木村明子さん新連載「ものネタ」スタート!
消しゴムはんこ作家・木村明子さん(くま五郎本舗)の連載「木村明子のものネタ」をお届けします。(毎月18日頃更新予定)
出会いと別れの季節となりましたが皆様いかがお過ごしでしょうか。千葉県を拠点に活動している消しゴムはんこ彫り、木村明子と申します。
今回から新連載、「木村明子の『ものネタ』」を始めさせていただきます。内容は「木村明子という人物が何かひとつの『物』をピックアップして文章を書き、消しゴムはんこを彫る」ということになっております
第1回目のネタは「マスク」です。「1回目なのにそんな地味なネタでいいのか」と思われた皆様、大丈夫です。これからも延々と地味なネタが続きます。
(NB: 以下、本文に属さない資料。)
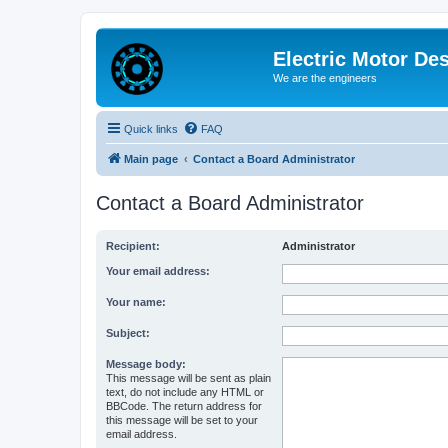
Electric Motor De
We are the engineers
Quick links
FAQ
Main page
Contact a Board Administrator
Contact a Board Administrator
Recipient:
Administrator
Your email address:
Your name:
Subject:
Message body:
This message will be sent as plain
text, do not include any HTML or
BBCode. The return address for
this message will be set to your
email address.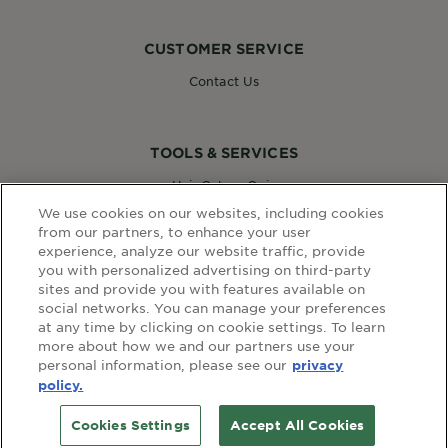
CUSTOMER SERVICE
Contact Us
TOOLS & SERVICES
Hair Colour Quiz
Skin Coach AI
We use cookies on our websites, including cookies
Virtual Try On
from our partners, to enhance your user
experience, analyze our website traffic, provide
you with personalized advertising on third-party
sites and provide you with features available on
WEBSITE LINKS
social networks. You can manage your preferences
at any time by clicking on cookie settings. To learn
Country
COUNTRY
more about how we and our partners use your
personal information, please see our
privacy
policy.
terms and conditions
privacy policy
Cookies Settings
Accept All Cookies
© Garnier 2020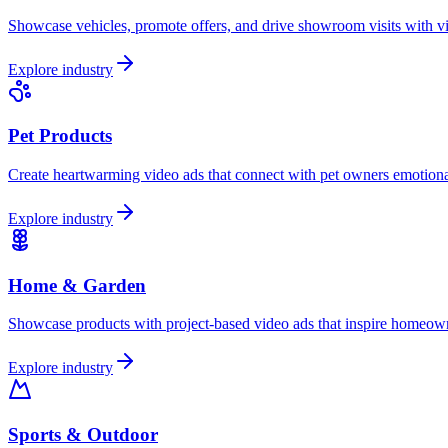
Showcase vehicles, promote offers, and drive showroom visits with vid
Explore industry
Pet Products
Create heartwarming video ads that connect with pet owners emotional
Explore industry
Home & Garden
Showcase products with project-based video ads that inspire homeowne
Explore industry
Sports & Outdoor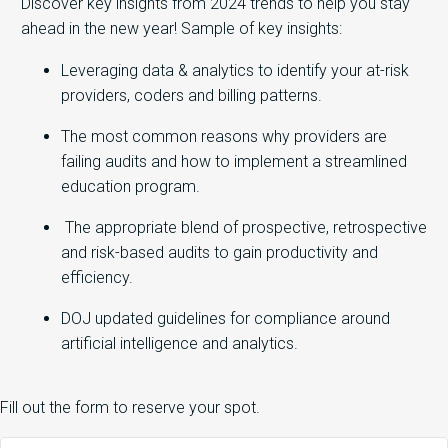
Discover key insights from 2024 trends to help you stay
ahead in the new year! Sample of key insights:
Leveraging data & analytics to identify your at-risk
providers, coders and billing patterns.
The most common reasons why providers are
failing audits and how to implement a streamlined
education program.
The appropriate blend of prospective, retrospective
and risk-based audits to gain productivity and
efficiency.
DOJ updated guidelines for compliance around
artificial intelligence and analytics.
Fill out the form to reserve your spot.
私が真夏にマスクをするようになったのは10年以上前のことです。使用目的は「日差しよけ」です。それまではまったくマスクなしの人生を歩んでおりました。体質の様々な変化により今では、春は花粉よけ、秋は残暑よけ、冬は風邪よけとして1年中マスクをかけ続けております。
ここで「マスクが日差しよけになるのか」という疑問を持つ皆様もいらっしゃるかもしれません。結論から申し上げますと、「マスクは真夏の日差しよけとしての最強アイテム」です。これは、「真夏の日差しを受けるとくちびるが赤黒く腫れる」という体質の私が何年も何年も研究した結果です。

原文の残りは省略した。